Creamy Citrus Bliss Cheesecake

Indulge in the heavenly combination of tangy citrus flavors and velvety smooth texture in this vegan, low-fat cheesecake. Each bite will transport your taste buds to a blissful state of creamy deliciousness.
ingredients
- 2 cups graham cracker crumbs
- 1/4 cup melted coconut oil
- 1 1/2 cups raw cashews, soaked and drained
- 1/2 cup fresh lemon juice
- 1/2 cup pure maple syrup
- 1 tablespoon vanilla extract
- 1/4 teaspoon salt
- 1/2 cup full-fat coconut milk
- Zest of 1 lemon
- Zest of 1 orange
- Fresh fruit slices, for garnish (optional)
steps
- 1.
Preheat your oven to 350°F (175°C) and lightly grease a 9-inch springform pan.
- 2.
In a bowl, mix the graham cracker crumbs and melted coconut oil until well combined. Press the mixture into the bottom of the prepared pan to form the crust.
- 3.
In a blender, combine the soaked cashews, lemon juice, maple syrup, vanilla extract, salt, coconut milk, and lemon zest.

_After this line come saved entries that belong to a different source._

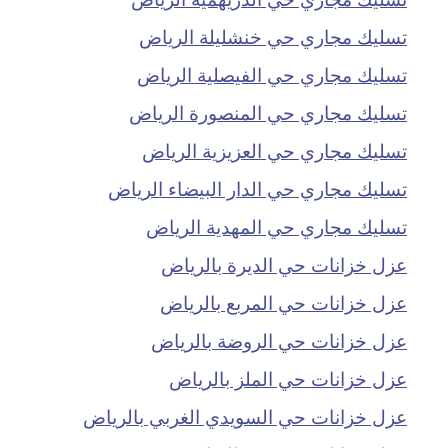
تسليك مجاري حي خنشليلة الرياض
تسليك مجاري حي الفيصلية الرياض
تسليك مجاري حي المنصورة الرياض
تسليك مجاري حي العزيزية الرياض
تسليك مجاري حي الدار البيضاء الرياض
تسليك مجاري حي المهدية الرياض
عزل خزانات حي الديرة بالرياض
عزل خزانات حي المربع بالرياض
عزل خزانات حي الروضة بالرياض
عزل خزانات حي الملز بالرياض
عزل خزانات حي السويدي الغربي بالرياض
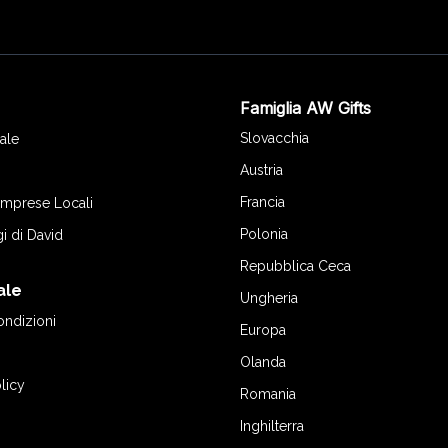
Famiglia AW Gifts
o
Slovacchia
ale
Austria
Francia
 Imprese Locali
Polonia
gi di David
Repubblica Ceca
ale
Ungheria
ondizioni
Europa
Olanda
licy
Romania
Inghilterra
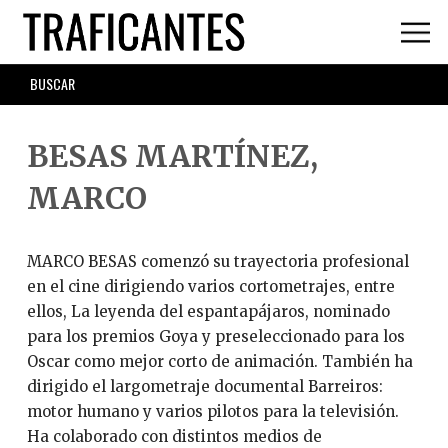
Skip
to
main
SEARCH
content
FORM
BESAS MARTÍNEZ,
MARCO
MARCO BESAS comenzó su trayectoria profesional
en el cine dirigiendo varios cortometrajes, entre
ellos, La leyenda del espantapájaros, nominado
para los premios Goya y preseleccionado para los
Oscar como mejor corto de animación. También ha
dirigido el largometraje documental Barreiros:
motor humano y varios pilotos para la televisión.
Ha colaborado con distintos medios de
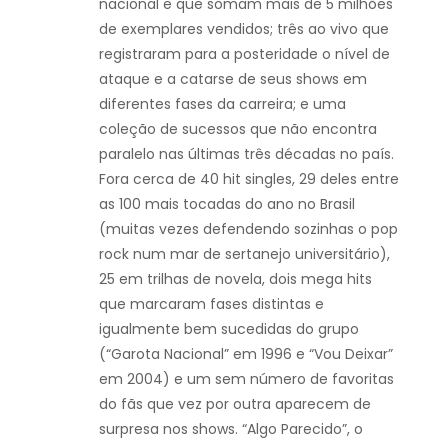
nacional e que somam mais de 5 milhões
de exemplares vendidos; três ao vivo que
registraram para a posteridade o nível de
ataque e a catarse de seus shows em
diferentes fases da carreira; e uma
coleção de sucessos que não encontra
paralelo nas últimas três décadas no país.
Fora cerca de 40 hit singles, 29 deles entre
as 100 mais tocadas do ano no Brasil
(muitas vezes defendendo sozinhas o pop
rock num mar de sertanejo universitário),
25 em trilhas de novela, dois mega hits
que marcaram fases distintas e
igualmente bem sucedidas do grupo
(“Garota Nacional” em 1996 e “Vou Deixar”
em 2004) e um sem número de favoritas
do fãs que vez por outra aparecem de
surpresa nos shows. “Algo Parecido”, o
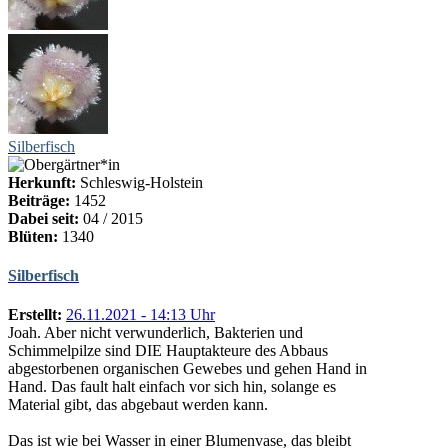
Silberfisch
Herkunft:
Schleswig-Holstein
Beiträge:
1452
Dabei seit:
04 / 2015
Blüten:
1340
Silberfisch
Erstellt:
26.11.2021 - 14:13 Uhr
Joah. Aber nicht verwunderlich, Bakterien und
Schimmelpilze sind DIE Hauptakteure des Abbaus
abgestorbenen organischen Gewebes und gehen Hand in
Hand. Das fault halt einfach vor sich hin, solange es
Material gibt, das abgebaut werden kann.
Das ist wie bei Wasser in einer Blumenvase, das bleibt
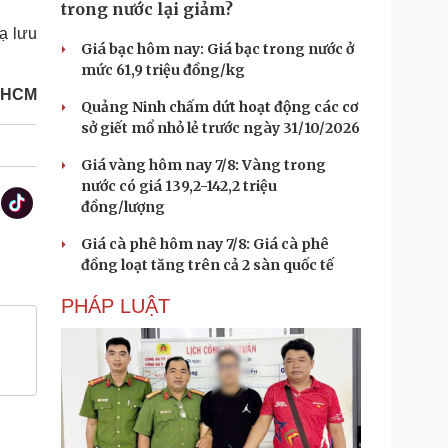
trong nước lại giảm?
ạ lưu
Giá bạc hôm nay: Giá bạc trong nước ở
mức 61,9 triệu đồng/kg
P.HCM
Quảng Ninh chấm dứt hoạt động các cơ
sở giết mổ nhỏ lẻ trước ngày 31/10/2026
Giá vàng hôm nay 7/8: Vàng trong
nước có giá 139,2-142,2 triệu
đồng/lượng
Giá cà phê hôm nay 7/8: Giá cà phê
đồng loạt tăng trên cả 2 sàn quốc tế
PHÁP LUẬT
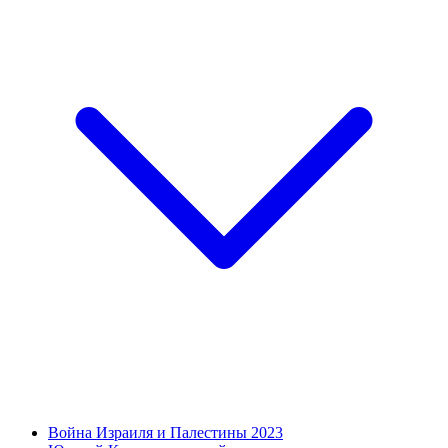
Война Израиля и Палестины 2023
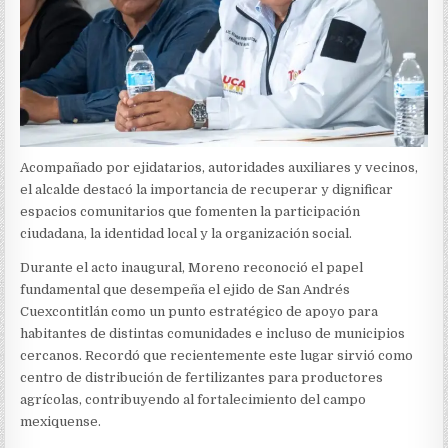
Acompañado por ejidatarios, autoridades auxiliares y vecinos,
el alcalde destacó la importancia de recuperar y dignificar
espacios comunitarios que fomenten la participación
ciudadana, la identidad local y la organización social.
Durante el acto inaugural, Moreno reconoció el papel
fundamental que desempeña el ejido de San Andrés
Cuexcontitlán como un punto estratégico de apoyo para
habitantes de distintas comunidades e incluso de municipios
cercanos. Recordó que recientemente este lugar sirvió como
centro de distribución de fertilizantes para productores
agrícolas, contribuyendo al fortalecimiento del campo
mexiquense.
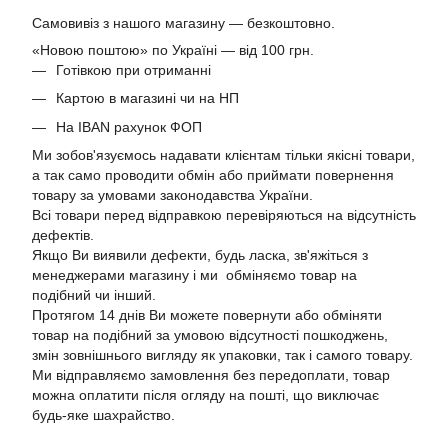
Самовивіз з нашого магазину — безкоштовно.
«Новою поштою» по Україні — від 100 грн.
Готівкою при отриманні
Картою в магазині чи на НП
На IBAN рахунок ФОП
Ми зобов'язуємось надавати клієнтам тільки якісні товари,
а так само проводити обмін або приймати повернення
товару за умовами законодавства України.
Всі товари перед відправкою перевіряються на відсутність
дефектів.
Якщо Ви виявили дефекти, будь ласка, зв'яжіться з
менеджерами магазину і ми обміняємо товар на
подібний чи інший.
Протягом 14 днів Ви можете повернути або обміняти
товар на подібний за умовою відсутності пошкоджень,
змін зовнішнього вигляду як упаковки, так і самого товару.
Ми відправляємо замовлення без передоплати, товар
можна оплатити після огляду на пошті, що виключає
будь-яке шахрайство.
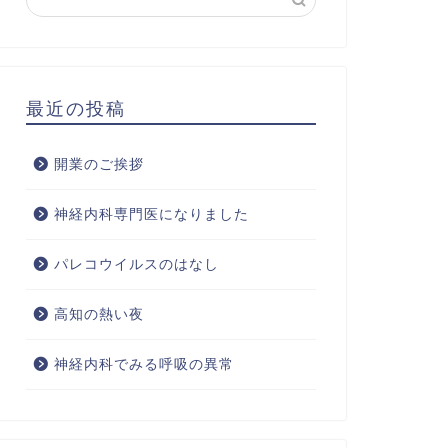
最近の投稿
開業のご挨拶
神経内科専門医になりました
パレコウイルスのはなし
高知の熱い夜
神経内科でみる呼吸の異常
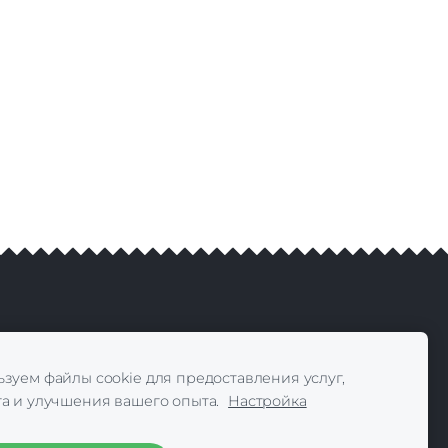
 Reserved
зуем файлы cookie для предоставления услуг,
а и улучшения вашего опыта.
Настройка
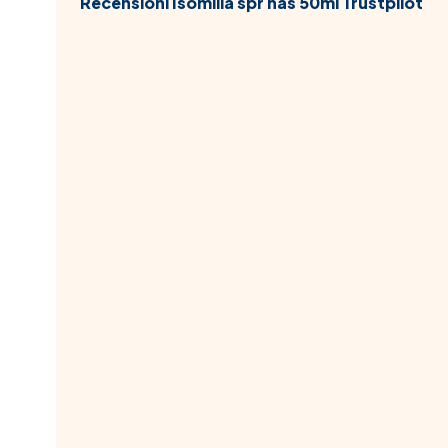
Recensioni Isomilla spr nas 50ml Trustpilot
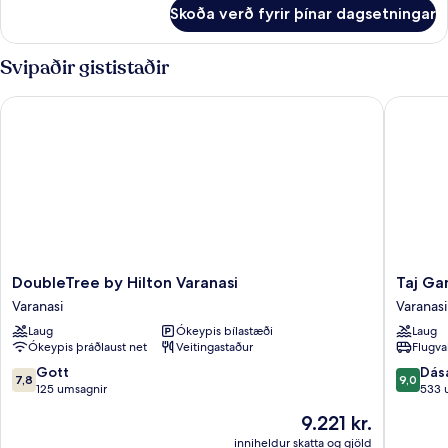
fyrir
Skoða verð fyrir þínar dagsetningar
Jaladhara
Room
Svipaðir gististaðir
DoubleTree by Hilton Varanasi
Taj Gang
DoubleTree
Taj
DoubleTree by Hilton Varanasi
Taj Ga
by
Ganges,
Varanasi
Varanasi
Hilton
Varanasi
Laug
Ókeypis bílastæði
Laug
Varanasi
Varanasi
Ókeypis þráðlaust net
Veitingastaður
Flugva
Varanasi
7.8
9.0
Gott
Dás
7,8
9,0
af
af
125 umsagnir
533 
10,
10,
Verðið
9.221 kr.
Gott,
Dásamle
er
125
533
inniheldur skatta og gjöld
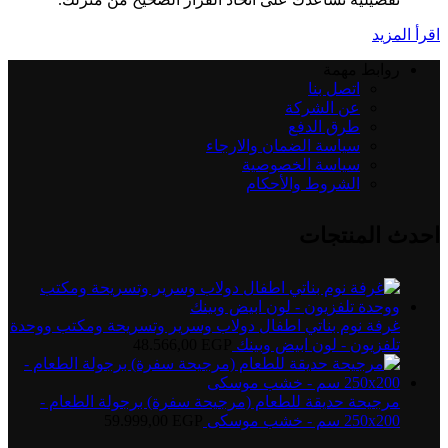
اقرأ المزيد
روابط مهمة
اتصل بنا
عن الشركة
طرق الدفع
سياسة الضمان والارجاء
سياسة الخصوصية
الشروط والأحكام
احدث المنتجات
غرفة نوم بناتي اطفال دولاب وسرير وتسريحة ومكتب ووحدة
تلفزيون - لون ابيض وبينك
EGP
48.566,00
مرجيحة حديقة للطعام (مرجيحة سفرة) برجولة الطعام -
250x200 سم - خشب موسكى
EGP
59.999,00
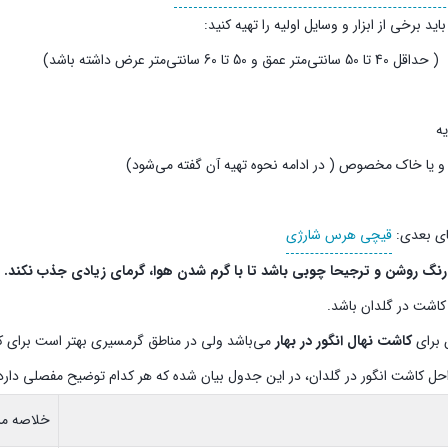
اید برخی از ابزار و وسایل اولیه را تهیه کنید:
ق و 50 تا 60 سانتی‌متر عرض داشته باشد)
یه
و یا خاک مخصوص ( در ادامه نحوه تهیه آن گفته می‌شود)
ای بعدی:
قیچی هرس شارژی
 رنگ روشن و ترجیحا چوبی باشد تا با گرم شدن هوا، گرمای زیادی جذب نکند.
ه
کاشت در گلدان باشد.
 برای
کاشت نهال انگور در بهار
می‌باشد ولی در مناطق گرمسیری بهتر است برای کاش
احل کاشت انگور در گلدان، در این جدول بیان شده که هر کدام توضیح مفصلی دارد
خلاصه مرا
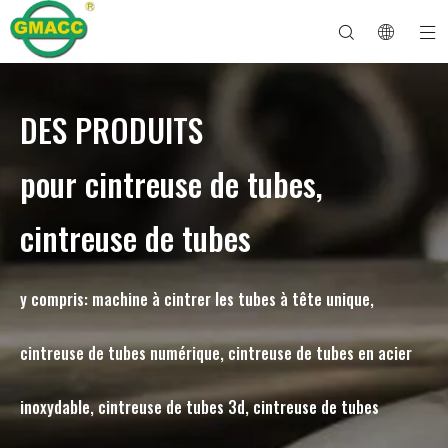
DES PRODUITS
Machine à cintrer les tuyaux hydrauliques
Machine à cintrer les tubes
Machine à cintrer les tuyaux
Machine à cintrer les tuyaux
À propos de GMACC
Guide de sécurité pour les cintreuses de tuyaux
machine à cintrer les tubes
Cintreuse de tuyaux CNC
Machine à cintrer les tubes métalliques
Service après vente
Machine de formage d'extrémité de tuyau
Machine à cintrer les tuyaux électriques
pour cintreuse de tubes,
cintreuse de tubes
y compris: machine à cintrer les tubes à tête unique,
cintreuse de tubes numérique, cintreuse de tubes en acier
inoxydable, cintreuse de tubes 3d, cintreuse de tubes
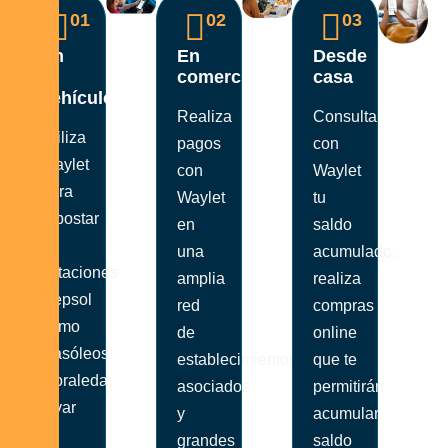
01
02
03
En
En
Desde
tu
comercios
casa
vehículo
Realiza
Consulta
Utiliza
pagos
con
Waylet
con
Waylet
para
Waylet
tu
repostar
en
saldo
en
una
acumulado,
estaciones
amplia
realiza
Repsol
red
compras
como
de
online
Gasóleos
establecimientos
que te
Moraleda,
asociados
permitirán
lavar
y
acumular
tu
grandes
saldo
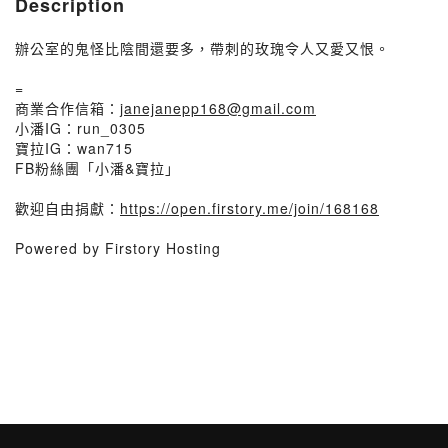
Description
辦公室的鬼怪比陰間還要多，帶刺的玫瑰令人又愛又恨。
=
商業合作信箱：
janejanepp168@gmail.com
小潘IG：run_0305
寶拉IG：wan715
FB粉絲團「小潘&寶拉」
歡迎自由捐獻：
https://open.firstory.me/join/168168
Powered by Firstory Hosting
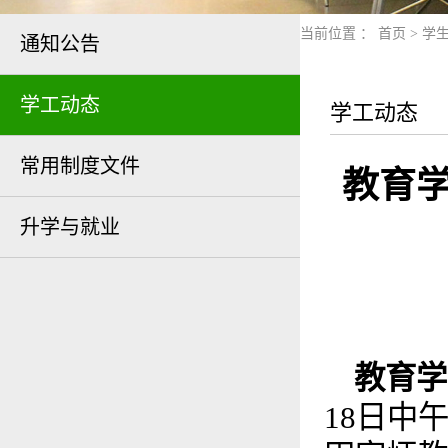
当前位置 ：
首页
>
学
通知公告
学工动态
学工动态
常用制度文件
教育学
升学与就业
教育学
18日中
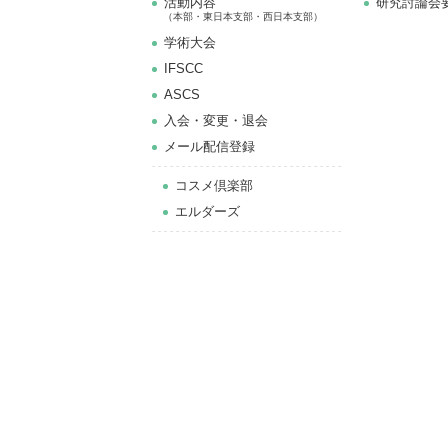
活動内容
研究討論会
（本部・東日本支部・西日本支部）
学術大会
IFSCC
ASCS
⼊会・変更・退会
メール配信登録
コスメ倶楽部
エルダーズ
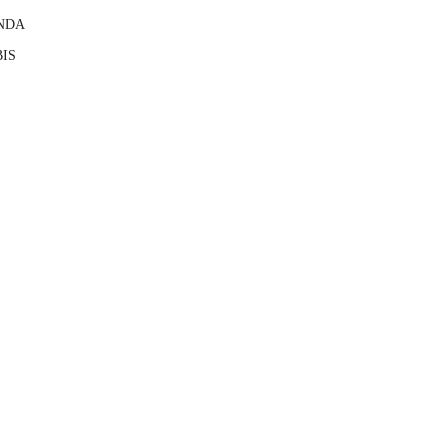
NDA
IS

Blend until smooth and creamy.
- 4.
Pour the cheesecake filling over the prepared crust and smooth the top with a spatula.
- 5.
Bake for 25-30 minutes or until the edges are set and the center is slightly jiggly.
- 6.
Remove from the oven and let it cool at room temperature for 30 minutes, then transfer to the refrigerator and chill for at least 4 hours, or overnight for best results.
- 7.
Once chilled, carefully remove the sides of the springform pan. Garnish with orange zest and fresh fruit slices, if desired.
- 8.
Slice and serve the creamy citrus bliss cheesecake chilled. Enjoy!